The big talk in the world of economics continues to be the famous study by Carmen Reinhart and Ken Rogoff, which claimed that as countries see debt/GDP going above 90%, growth slows dramatically.
Economists have always been sceptical of the correlation/causality on this.
But yesterday, a new study emerged which claimed that Reinhart and Rogoff used a faulty dataset to make that claim and (most stunningly) had an excel error that exacerbated the growth dropoff for countries with debt/GDP higher than 90%.
After the report dropped (and proceeded to blow up the internet), Reinhart and Rogoff rushed out a quick statement claiming that the new study (which was done by some UMass professors) supported their thesis that growth slowed as debt to GDP got higher. And Reinhart and Rogoff were quick to reiterate that even they weren’t necessarily implying causation on this (which may be true, but the fact that they say this is not well known to the politicians who are always citing the dreaded 90% level).
But in a new response — which is posted at FT — Reinhart and Rogoff admit they did make an Excel blunder, and that it mattered!
Here’s the key part:
The authors point out that there are three problems with our 1945-2009 averages and the paper itself: (i) a coding error that causes the first five countries in the alphabet to be omitted in forming averages for the 1946-2009 period in one figure, (ii) “selective exclusion” of 1946-1950 for New Zealand, and (iii) “unconventional weighting of summary statistics”—the implication being that these omissions are intentionally used to bias the results. They argue that the interaction of three problems magnifies their effects and leads to completely different conclusions, especially when they choose a different weighting scheme.
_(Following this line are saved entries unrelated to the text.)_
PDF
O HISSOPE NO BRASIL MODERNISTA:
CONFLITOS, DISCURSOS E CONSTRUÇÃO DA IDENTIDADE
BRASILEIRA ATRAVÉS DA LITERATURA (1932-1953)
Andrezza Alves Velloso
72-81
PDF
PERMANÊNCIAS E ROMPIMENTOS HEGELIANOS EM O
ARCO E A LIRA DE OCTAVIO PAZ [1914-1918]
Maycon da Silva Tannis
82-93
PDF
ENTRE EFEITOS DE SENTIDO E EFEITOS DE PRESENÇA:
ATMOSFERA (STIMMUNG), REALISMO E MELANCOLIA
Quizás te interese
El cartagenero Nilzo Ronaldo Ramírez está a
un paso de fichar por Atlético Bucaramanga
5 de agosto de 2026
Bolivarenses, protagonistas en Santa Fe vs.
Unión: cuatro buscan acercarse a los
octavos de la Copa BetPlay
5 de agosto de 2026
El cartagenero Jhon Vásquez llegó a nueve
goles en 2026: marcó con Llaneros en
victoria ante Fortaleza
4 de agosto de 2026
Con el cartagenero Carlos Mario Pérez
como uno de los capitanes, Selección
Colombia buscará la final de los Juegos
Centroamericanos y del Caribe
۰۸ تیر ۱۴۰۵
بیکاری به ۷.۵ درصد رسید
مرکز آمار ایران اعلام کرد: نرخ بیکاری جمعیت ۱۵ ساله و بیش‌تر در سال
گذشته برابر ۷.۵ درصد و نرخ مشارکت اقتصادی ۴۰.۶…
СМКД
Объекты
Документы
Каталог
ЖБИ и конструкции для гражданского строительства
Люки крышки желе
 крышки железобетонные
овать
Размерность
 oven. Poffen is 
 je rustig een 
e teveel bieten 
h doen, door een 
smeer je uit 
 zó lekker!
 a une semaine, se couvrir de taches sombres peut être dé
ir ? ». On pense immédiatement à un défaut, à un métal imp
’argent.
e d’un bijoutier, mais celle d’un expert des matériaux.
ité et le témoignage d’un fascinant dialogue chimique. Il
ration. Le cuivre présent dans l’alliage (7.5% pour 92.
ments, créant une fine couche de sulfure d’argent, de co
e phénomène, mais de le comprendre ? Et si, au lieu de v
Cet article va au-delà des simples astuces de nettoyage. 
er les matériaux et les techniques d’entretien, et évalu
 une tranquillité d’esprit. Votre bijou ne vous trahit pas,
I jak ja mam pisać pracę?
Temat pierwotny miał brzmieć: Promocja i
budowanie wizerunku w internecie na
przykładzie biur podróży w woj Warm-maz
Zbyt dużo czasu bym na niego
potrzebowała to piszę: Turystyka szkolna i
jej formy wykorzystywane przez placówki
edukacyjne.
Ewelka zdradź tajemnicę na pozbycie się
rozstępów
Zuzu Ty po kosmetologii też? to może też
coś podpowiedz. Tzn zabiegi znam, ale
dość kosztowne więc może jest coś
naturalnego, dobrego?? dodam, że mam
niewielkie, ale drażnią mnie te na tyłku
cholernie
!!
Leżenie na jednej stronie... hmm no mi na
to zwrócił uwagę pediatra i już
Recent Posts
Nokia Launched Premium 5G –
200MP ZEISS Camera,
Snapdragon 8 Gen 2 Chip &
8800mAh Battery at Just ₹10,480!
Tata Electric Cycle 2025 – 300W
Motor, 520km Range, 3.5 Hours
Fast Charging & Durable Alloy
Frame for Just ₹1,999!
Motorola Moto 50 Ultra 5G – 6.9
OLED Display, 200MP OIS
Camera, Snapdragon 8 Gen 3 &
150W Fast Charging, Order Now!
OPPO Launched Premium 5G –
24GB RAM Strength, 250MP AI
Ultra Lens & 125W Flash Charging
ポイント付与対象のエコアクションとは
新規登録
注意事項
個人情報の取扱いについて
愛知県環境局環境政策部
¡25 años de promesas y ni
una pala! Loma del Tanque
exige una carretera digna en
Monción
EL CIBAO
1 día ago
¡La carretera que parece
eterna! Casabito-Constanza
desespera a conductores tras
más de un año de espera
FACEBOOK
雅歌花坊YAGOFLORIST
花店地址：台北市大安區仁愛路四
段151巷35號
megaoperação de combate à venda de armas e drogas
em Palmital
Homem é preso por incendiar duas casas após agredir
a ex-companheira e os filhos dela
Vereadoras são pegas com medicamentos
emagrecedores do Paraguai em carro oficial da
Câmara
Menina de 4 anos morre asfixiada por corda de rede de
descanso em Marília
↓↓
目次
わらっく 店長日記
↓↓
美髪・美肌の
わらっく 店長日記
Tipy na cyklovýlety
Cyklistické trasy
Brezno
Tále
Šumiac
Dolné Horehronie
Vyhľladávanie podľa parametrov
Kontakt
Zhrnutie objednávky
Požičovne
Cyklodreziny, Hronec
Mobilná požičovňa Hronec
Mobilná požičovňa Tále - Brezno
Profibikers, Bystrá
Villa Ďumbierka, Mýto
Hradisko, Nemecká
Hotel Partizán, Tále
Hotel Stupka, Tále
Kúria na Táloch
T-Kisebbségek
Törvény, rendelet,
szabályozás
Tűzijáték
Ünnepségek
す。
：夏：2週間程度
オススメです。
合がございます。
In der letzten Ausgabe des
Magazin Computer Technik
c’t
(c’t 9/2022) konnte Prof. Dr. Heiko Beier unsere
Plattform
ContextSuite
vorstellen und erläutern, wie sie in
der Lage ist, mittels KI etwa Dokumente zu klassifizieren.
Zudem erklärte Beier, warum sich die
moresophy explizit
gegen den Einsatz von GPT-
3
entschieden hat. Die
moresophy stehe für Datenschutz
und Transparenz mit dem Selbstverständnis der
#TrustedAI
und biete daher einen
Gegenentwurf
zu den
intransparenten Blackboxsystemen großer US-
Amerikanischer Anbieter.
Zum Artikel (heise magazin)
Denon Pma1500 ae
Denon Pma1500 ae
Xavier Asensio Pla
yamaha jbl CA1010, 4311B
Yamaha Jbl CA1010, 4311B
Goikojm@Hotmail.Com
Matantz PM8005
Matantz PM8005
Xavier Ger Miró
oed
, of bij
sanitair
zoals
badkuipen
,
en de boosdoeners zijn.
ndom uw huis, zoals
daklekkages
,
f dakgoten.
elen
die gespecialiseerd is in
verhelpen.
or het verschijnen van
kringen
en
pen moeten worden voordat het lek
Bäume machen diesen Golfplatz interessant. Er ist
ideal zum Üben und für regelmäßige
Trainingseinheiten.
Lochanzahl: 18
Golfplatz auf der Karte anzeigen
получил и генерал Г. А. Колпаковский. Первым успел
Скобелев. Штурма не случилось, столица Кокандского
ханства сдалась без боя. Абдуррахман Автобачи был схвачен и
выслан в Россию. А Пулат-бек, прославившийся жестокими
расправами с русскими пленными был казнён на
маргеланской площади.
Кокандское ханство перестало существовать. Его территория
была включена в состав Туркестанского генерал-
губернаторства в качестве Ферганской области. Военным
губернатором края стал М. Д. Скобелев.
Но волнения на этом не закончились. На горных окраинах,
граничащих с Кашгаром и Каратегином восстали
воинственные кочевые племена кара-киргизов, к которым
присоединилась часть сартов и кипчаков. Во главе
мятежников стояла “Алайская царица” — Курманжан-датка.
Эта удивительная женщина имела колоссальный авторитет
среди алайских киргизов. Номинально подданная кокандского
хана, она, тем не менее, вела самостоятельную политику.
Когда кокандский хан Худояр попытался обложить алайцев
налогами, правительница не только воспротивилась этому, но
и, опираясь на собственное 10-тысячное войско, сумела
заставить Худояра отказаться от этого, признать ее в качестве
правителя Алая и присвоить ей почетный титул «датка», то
On the first point, we reiterate that Herndon, Ash and Pollin accurately point out the coding error that omits several countries from the averages in figure 2. Full stop. HAP are on point. The authors show our accidental omission has a fairly marginal effect on the 0-to-90-per-cent buckets in figure 2. However, it leads to a notable change in the average growth rate for the over-90-per-cent debt group. The median growth rate we report is the right order of magnitude.
The statement isn’t a full cave.
They still say that growth is slower as debt gets higher, and as stated in the statement above, they claim that median, rather than mean, growth rates are consistent with their original projections, even with the Excel change.
STILL. This is dramatic stuff. The 90% threshold has taken on a huge role in the public economic/political/pop-culture discourse. And they admit that that an Excel error lead to a “notable” change in what you’d get for the average growth rate above this level.